Instructions to follow.
What lines below contain the word "оспаривании"? Please pull each one out.

Data.
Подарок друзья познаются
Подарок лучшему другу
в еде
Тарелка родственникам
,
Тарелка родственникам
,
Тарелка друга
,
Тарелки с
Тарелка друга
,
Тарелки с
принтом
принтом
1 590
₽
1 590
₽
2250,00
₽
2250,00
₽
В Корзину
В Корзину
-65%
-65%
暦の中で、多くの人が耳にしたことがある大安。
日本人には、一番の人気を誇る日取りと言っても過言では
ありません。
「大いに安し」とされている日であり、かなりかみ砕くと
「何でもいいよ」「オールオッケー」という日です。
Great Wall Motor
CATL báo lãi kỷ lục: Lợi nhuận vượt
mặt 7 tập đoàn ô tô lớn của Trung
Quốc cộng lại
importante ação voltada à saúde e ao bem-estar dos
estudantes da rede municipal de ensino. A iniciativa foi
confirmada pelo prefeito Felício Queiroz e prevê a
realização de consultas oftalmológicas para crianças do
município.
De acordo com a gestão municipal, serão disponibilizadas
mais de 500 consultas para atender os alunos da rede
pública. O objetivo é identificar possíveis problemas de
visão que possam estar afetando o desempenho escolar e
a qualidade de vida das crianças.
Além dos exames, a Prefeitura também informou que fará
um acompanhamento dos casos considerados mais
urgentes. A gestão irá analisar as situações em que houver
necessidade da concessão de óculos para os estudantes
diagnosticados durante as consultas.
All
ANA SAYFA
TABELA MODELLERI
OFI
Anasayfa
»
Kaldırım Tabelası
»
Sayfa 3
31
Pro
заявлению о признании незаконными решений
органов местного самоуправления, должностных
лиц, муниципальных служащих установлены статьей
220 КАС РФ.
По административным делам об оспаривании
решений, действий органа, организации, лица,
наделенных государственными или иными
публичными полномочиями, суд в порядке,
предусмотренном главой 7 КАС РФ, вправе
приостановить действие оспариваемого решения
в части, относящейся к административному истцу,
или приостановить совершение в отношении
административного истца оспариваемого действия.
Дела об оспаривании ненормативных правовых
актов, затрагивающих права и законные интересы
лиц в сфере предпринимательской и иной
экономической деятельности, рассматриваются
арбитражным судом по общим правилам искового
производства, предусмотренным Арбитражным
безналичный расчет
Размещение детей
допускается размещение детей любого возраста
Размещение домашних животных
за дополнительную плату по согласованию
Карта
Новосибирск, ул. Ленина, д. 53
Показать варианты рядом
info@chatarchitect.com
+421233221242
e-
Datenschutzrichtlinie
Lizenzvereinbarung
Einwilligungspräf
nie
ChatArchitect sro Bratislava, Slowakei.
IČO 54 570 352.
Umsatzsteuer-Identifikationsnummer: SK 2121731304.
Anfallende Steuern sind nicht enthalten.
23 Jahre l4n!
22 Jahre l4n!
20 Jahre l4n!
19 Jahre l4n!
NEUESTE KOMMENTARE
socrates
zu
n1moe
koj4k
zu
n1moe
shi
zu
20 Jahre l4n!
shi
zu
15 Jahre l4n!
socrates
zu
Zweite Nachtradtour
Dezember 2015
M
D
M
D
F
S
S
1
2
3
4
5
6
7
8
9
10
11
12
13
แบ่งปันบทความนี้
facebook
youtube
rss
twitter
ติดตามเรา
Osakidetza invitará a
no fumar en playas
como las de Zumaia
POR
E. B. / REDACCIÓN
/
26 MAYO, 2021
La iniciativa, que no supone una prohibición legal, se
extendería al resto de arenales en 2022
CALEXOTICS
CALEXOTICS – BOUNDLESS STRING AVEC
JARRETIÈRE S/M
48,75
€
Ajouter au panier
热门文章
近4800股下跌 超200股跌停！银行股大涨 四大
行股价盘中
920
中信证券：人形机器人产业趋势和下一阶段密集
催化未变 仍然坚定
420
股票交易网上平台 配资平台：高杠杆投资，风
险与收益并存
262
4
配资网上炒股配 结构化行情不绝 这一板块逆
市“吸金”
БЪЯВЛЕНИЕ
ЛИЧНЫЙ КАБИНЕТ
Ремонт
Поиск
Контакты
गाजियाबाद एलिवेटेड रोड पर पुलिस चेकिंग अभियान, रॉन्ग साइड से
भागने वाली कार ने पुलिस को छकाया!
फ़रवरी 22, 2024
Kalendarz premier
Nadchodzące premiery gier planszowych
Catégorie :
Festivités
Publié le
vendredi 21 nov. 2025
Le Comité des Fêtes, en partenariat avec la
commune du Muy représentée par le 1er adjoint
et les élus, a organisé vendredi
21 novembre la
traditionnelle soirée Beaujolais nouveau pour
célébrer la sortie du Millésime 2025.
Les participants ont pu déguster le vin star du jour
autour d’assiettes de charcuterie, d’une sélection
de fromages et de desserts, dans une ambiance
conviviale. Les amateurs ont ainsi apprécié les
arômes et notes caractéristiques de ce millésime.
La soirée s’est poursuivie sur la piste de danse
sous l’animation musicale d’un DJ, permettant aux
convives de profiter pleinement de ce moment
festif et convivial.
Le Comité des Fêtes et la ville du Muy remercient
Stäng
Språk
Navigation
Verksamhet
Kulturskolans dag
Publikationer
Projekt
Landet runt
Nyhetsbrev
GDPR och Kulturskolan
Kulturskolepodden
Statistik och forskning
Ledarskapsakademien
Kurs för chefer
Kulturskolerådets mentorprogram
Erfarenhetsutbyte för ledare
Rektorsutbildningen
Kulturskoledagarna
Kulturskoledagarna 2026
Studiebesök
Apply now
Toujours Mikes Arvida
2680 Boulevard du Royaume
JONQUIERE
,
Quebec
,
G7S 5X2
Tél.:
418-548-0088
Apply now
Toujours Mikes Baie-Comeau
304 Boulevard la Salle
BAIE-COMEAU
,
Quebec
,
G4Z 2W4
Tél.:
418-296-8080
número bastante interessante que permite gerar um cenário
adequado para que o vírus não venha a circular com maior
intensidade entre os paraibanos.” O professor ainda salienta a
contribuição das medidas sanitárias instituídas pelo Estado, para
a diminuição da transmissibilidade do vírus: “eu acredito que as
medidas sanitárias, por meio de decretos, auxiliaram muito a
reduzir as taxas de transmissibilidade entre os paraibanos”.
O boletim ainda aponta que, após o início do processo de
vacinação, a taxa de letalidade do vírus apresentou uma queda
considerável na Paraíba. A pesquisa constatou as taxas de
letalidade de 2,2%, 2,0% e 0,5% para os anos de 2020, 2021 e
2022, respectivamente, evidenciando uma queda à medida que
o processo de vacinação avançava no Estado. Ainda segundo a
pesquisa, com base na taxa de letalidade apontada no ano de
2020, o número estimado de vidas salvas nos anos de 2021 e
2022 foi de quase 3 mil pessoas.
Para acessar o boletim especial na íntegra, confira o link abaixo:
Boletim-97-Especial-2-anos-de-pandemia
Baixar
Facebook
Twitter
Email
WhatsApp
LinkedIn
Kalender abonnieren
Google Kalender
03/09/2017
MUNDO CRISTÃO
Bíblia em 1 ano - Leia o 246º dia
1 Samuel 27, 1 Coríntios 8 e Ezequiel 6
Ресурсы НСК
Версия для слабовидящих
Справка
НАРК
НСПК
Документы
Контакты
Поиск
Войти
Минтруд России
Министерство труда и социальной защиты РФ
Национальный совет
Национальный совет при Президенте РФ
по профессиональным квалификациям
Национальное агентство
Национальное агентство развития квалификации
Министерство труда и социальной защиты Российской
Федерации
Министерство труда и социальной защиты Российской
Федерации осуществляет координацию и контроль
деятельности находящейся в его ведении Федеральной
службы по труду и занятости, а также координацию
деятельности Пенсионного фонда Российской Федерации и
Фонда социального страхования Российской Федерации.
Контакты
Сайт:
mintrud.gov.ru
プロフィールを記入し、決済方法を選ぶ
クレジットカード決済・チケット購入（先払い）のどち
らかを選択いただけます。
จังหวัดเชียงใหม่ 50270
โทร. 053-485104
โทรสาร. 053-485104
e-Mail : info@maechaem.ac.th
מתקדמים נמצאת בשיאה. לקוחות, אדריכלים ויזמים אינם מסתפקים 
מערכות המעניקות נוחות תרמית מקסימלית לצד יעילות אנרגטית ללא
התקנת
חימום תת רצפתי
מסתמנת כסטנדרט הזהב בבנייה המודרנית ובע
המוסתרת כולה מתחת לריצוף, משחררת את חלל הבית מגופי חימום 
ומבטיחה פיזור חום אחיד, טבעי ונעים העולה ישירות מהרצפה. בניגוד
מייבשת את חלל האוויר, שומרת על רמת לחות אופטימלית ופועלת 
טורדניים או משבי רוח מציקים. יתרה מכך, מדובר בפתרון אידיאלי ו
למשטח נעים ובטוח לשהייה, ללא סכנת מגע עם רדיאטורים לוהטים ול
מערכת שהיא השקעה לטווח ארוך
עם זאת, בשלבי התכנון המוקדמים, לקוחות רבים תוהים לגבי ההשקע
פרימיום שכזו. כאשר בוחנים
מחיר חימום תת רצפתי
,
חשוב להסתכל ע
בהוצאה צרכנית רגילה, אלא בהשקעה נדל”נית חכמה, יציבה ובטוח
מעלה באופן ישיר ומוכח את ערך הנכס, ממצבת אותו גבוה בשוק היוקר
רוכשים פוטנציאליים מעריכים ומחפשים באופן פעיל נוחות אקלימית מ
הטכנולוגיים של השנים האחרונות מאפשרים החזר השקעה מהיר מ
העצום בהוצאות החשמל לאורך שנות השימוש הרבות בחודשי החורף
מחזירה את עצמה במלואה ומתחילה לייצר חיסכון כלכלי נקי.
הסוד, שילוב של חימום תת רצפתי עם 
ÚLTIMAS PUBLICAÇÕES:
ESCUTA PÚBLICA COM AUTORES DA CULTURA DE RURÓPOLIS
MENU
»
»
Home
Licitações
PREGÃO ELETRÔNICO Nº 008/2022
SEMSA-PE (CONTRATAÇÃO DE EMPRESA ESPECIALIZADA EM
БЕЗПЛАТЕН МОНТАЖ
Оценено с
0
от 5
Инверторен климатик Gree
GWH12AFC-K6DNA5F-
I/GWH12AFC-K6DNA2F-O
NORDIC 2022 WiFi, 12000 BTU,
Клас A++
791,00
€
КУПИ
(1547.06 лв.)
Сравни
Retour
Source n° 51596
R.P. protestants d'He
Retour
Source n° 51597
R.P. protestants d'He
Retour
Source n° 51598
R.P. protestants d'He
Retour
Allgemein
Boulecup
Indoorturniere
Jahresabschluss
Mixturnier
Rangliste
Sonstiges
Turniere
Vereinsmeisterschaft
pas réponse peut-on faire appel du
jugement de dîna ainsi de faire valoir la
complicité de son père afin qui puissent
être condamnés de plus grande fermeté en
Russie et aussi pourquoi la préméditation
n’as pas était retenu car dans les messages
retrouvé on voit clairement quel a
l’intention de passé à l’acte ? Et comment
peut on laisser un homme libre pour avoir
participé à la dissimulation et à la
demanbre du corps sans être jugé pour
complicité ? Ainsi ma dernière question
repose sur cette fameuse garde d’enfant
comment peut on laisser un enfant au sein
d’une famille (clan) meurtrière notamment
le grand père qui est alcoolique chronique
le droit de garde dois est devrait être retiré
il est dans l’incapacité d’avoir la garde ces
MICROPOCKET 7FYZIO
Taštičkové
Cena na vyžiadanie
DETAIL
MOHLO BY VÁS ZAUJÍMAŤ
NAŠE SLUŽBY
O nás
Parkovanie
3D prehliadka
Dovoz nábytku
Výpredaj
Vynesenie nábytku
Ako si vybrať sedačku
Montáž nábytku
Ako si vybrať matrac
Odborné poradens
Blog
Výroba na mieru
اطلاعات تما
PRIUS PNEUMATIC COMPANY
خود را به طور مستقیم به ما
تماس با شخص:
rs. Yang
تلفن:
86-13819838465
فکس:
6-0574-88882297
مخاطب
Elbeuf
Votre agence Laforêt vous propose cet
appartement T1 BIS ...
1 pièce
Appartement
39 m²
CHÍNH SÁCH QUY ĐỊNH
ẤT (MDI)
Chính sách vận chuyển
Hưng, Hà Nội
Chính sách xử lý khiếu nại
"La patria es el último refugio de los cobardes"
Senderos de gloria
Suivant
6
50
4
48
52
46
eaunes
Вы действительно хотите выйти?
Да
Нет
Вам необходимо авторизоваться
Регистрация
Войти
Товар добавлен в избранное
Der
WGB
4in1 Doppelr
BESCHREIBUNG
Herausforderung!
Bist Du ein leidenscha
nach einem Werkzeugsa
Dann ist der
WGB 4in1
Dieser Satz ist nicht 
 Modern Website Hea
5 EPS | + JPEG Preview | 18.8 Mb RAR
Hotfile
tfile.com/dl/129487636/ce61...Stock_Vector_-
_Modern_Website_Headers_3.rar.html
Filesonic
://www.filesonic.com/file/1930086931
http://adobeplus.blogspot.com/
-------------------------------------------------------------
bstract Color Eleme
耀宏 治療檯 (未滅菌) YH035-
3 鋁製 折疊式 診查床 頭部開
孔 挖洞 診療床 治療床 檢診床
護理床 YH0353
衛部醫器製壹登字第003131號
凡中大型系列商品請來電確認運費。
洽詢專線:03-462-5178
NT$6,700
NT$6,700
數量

Worked solution.
По административным делам об оспаривании
Дела об оспаривании ненормативных правовых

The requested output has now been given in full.